Prior to MNsure, the private market had options for purchasing health plans on cost-comparison websites (for example, eHealth.com). Whats more, Minnesota already had the standard benefits that are called for in Obamacare. 91% of Minnesotans had health care coverage, and of those who did not, more than three-fourths were eligible for programs of coverage.

Many are concerned we have replaced a nation-leading health care system that offered flexible, higher quality, lower cost care for one that is more expensive. For our area, current MNsure rates are more expensive for individuals and families than pre-MNsure private market rates. MNsure officials forgot to measure who had insurance coverage before they began enrolling Minnesotans, so we actually wont know how many of the uninsured have now been converted to insured. This was the entire premise of Obamacare  to cover those who could not access coverage.

Here are some frequently asked questions:

Will My Costs Go Up?

For many individuals and families, insurance through MNsure is more expensive, or the plans that are affordable do not offer what they need. MNsure operations will primarily be funded by a tax of up to 3.5% on insurance plans sold through it. The tax will increase costs for consumers in- side, and outside, the exchange. Furthermore, by 2016, over $300 million will have been spent just on MNsure operations and the internet portal without one dollar going to actual health care.

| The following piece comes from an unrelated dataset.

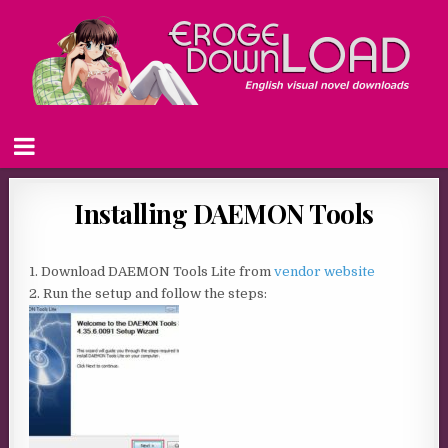
Installing DAEMON Tools
1. Download DAEMON Tools Lite from
vendor website
2. Run the setup and follow the steps:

Will My Personal Health Care Information Be Kept Private?

As you enroll through MNsure, you are asked to provide personal information. Due to insufficient and questionable data policies put in place by MNsure executives, earlier this fall a MNsure employee inadvertently emailed thousands of social security numbers to an unexpecting recipient, putting these people at risk of identity theft. MNsure remains vulnerable and current law is inadequate to protect from improper use.

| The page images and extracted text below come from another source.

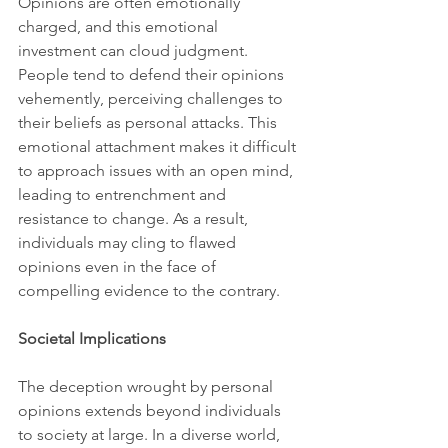
Opinions are often emotionally 
charged, and this emotional 
investment can cloud judgment. 
People tend to defend their opinions 
vehemently, perceiving challenges to 
their beliefs as personal attacks. This 
emotional attachment makes it difficult 
to approach issues with an open mind, 
leading to entrenchment and 
resistance to change. As a result, 
individuals may cling to flawed 
opinions even in the face of 
compelling evidence to the contrary.
Societal Implications
The deception wrought by personal 
opinions extends beyond individuals 
to society at large. In a diverse world,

Will I be Able to Keep My Doctor?

It has been reported that an estimated 280,000 Minnesotans were forced to give up their plans and doctors/clinics due to Obamacare. Despite promises that MNsure would work like Expedia or Travelocity, it still lacks the basic function to search if your provider or doctor will be covered under any given plan. At the end of the day, it is a seven person, politically appointed board that has the authority to decide which insurance plans Minnesotans can choose.

Who is Enrolling?

The latest enrollment information on what age groups are enrolling coverage is concerning. Planners had hoped for around 1/3 of all enrollees to be between ages 18-35, but through January 4, just 20.4% of MNsure individual market enrollees were in that age group. If enrollment patterns continue like this, youll likely see even higher insurance premiums next year.

Finally, on a personal note, having spent the last seven years as your state representative in St. Paul, I must say that this failed rollout of health insurance reform is one of the worst demonstrations of government leadership I have ever seen. While the bill to construct MNsure received only Democrat votes last spring, I joined many of my colleagues in offering constructive feedback, alternatives, and fair warning about the dangers ahead. Unfortunately, we can now see many of the predicted problems have become real problems for the budgets and health of thousands of Minnesotans.

Please note that I am carefully watching MNsure as our legislative session approaches. Lawmakers return to work on February 25 and this issue will be a main topic of discussion. Thank you for the opportunity to work on your behalf.